Distributed systems have become increasingly prevalent in the software industry. Due to their intrinsic complexity, much research has focused on the verification of their behaviour. An active research line is around behaviour models that capture these protocols - e.g., session types, or typestates - allowing their static verification. Correctly designing distributed protocols is not trivial. Their communication behaviour is typically implicitly defined via asynchronous message handlers, making errors harder to detect until execution. While typestates can ease the design process by explicitly defining correct sequences of operations, they struggle in two ways: they lack the expressiveness to define quantitative constraints that govern distributed protocols (i.e., number of acknowledgements for a quorum); and they assume strict sequencing of operations, failing to capture concurrent input/output actions in a state, typical of the distributed setting. Furthermore, runtime network failures cannot be statically verified. We present a probabilistic runtime solution extending typestates with: (i) an internal mutable state for the expression of quantitative constraints; (ii) mixed sessions to represent concurrent input and output actions; (iii) expected ratios for the number of actions in a state, with monitoring semantics to detect deviations from an expected behaviour at runtime.
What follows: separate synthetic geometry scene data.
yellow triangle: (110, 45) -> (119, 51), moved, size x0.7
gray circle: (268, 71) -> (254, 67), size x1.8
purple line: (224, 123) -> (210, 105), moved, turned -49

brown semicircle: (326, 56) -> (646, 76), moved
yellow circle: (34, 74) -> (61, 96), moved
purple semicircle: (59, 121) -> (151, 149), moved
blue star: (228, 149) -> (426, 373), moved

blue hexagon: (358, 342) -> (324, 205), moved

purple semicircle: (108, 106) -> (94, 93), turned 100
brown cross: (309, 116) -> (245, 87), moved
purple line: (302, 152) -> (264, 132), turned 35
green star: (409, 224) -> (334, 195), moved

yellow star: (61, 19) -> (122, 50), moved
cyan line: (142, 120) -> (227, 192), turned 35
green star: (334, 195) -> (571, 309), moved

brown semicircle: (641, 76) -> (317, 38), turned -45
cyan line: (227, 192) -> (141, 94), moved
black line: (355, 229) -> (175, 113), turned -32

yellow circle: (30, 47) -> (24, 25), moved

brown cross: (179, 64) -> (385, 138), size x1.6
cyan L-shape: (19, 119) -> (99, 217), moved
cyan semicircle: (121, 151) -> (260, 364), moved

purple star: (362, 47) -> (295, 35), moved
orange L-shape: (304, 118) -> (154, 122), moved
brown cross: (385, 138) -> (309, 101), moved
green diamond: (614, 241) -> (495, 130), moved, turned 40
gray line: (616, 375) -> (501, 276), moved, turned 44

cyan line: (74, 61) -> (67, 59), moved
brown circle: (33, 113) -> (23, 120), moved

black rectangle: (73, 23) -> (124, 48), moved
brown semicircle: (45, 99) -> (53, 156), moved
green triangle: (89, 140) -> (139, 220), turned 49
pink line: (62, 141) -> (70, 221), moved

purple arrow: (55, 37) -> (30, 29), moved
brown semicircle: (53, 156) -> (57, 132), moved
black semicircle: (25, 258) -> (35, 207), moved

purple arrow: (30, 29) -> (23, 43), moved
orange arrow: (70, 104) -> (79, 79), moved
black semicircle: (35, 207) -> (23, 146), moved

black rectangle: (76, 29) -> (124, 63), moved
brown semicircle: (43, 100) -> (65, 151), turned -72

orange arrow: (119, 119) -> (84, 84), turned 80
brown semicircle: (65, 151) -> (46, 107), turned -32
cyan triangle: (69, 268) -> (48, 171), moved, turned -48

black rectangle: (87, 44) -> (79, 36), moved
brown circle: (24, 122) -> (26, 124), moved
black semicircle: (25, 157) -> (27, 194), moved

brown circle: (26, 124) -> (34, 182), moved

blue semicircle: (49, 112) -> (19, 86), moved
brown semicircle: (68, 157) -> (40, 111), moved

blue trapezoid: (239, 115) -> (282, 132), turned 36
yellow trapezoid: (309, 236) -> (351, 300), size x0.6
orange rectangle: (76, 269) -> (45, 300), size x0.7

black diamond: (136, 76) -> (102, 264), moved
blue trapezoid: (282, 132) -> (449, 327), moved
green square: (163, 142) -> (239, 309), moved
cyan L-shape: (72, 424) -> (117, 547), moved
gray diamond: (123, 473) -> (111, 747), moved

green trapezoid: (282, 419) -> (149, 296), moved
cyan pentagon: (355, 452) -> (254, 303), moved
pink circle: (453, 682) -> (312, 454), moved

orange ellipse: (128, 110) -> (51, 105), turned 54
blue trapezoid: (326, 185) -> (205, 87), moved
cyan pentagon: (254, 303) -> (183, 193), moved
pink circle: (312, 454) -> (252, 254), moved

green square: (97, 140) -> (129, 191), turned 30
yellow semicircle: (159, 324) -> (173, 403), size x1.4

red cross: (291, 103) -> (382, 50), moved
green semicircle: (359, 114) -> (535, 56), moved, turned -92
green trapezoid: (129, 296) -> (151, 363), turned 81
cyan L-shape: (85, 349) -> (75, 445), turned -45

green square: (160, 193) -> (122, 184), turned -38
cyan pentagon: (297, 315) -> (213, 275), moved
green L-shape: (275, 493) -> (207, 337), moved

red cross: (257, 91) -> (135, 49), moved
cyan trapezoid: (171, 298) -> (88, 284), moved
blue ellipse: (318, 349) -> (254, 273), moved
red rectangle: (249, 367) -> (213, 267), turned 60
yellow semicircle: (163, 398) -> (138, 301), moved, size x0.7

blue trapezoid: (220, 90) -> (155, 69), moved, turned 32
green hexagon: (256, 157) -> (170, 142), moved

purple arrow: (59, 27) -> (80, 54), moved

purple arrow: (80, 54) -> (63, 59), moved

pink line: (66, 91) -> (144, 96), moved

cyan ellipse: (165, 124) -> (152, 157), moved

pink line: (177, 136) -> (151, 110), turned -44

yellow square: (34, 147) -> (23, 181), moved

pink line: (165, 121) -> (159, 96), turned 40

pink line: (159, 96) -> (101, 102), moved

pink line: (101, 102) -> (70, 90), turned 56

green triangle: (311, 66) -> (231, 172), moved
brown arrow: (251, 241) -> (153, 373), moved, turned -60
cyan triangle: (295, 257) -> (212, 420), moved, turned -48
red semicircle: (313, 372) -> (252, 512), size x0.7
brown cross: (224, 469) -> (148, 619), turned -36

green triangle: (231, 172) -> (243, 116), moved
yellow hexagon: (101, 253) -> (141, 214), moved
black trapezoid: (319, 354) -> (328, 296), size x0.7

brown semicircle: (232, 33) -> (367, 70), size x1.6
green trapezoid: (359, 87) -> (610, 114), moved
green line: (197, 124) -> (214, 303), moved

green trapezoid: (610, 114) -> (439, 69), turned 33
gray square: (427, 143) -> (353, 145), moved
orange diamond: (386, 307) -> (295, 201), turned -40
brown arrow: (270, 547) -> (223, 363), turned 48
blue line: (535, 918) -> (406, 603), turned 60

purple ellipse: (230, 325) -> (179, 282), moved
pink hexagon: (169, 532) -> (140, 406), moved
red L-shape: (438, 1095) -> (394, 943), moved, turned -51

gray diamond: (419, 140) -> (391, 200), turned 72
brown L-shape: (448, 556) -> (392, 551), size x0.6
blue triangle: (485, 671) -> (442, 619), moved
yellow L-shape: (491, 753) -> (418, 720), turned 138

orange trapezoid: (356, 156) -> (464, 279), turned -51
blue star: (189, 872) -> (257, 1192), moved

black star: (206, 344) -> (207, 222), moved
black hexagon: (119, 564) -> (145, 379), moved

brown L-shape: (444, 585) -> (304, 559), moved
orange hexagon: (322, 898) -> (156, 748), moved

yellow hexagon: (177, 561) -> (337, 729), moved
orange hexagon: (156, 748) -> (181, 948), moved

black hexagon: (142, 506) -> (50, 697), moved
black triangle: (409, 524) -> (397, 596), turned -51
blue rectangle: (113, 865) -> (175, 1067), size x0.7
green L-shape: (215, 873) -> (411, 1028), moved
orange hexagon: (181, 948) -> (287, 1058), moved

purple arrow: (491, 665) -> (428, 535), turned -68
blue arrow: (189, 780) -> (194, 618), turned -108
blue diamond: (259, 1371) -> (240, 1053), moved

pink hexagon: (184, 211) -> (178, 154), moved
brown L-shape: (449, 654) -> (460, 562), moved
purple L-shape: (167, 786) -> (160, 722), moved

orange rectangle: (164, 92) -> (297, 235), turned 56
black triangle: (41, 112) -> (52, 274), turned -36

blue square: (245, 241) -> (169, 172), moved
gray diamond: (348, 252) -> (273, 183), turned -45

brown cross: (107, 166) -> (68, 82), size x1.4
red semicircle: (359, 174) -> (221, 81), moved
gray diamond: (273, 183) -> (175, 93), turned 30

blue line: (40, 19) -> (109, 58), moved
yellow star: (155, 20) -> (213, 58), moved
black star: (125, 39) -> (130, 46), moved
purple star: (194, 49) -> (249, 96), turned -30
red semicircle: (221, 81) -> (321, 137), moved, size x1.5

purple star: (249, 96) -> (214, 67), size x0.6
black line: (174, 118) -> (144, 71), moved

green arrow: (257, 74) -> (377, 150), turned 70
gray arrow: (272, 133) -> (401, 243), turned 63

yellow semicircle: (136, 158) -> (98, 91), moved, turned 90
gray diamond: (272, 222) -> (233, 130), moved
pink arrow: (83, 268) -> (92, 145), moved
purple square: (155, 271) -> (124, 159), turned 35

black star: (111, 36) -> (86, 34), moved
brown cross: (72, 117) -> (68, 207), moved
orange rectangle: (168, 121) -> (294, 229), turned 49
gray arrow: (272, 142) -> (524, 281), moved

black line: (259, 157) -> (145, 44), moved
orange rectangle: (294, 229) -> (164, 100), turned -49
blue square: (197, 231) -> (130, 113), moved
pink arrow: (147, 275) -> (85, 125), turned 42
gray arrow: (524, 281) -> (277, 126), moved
We demonstrate the suitability of our solution with two examples that motivated our approach: an acknowledgement protocol with a participant that sends several messages while waiting for a response, effectively modelling input and output operations in a state; and a voting protocol whose participants try to achieve consensus on a single bit using a quorum, thus, requiring an internal mutable state, while respecting a pre-defined distribution for the volume of exchanged messages.

翻译：分布式系统在软件行业中日益普遍。由于其固有的复杂性，大量研究聚焦于其行为的验证。一个活跃的研究方向是围绕捕获这些协议（例如，会话类型或类型状态）的行为模型，从而允许对其进行静态验证。正确设计分布式协议并非易事。其通信行为通常通过异步消息处理器隐式定义，使得错误在运行时才更易被发现。虽然类型状态可以通过显式定义正确的操作序列来简化设计过程，但它们在两个方面存在不足：缺乏定义支配分布式协议的量化约束（例如，法定人数的确认数）的表达能力；并且假设操作严格顺序执行，无法捕获分布式环境中典型的并发输入/输出动作。此外，运行时的网络故障无法静态验证。我们提出了一种概率运行时解决方案，扩展了类型状态，具体包括：(i) 用于表达量化约束的内部可变状态；(ii) 表示并发输入和输出动作的混合会话；(iii) 状态中动作数的预期比率，并配备监控语义以在运行时检测与预期行为的偏差。我们通过两个激发我们方法动机的示例来证明我们解决方案的适用性：一个确认协议，其中参与者在等待响应时发送多条消息，从而有效模拟了状态中的输入和输出操作；以及一个投票协议，其参与者试图使用法定人数在单个比特上达成共识，因此需要内部可变状态，同时遵守预定义的交换消息量分布。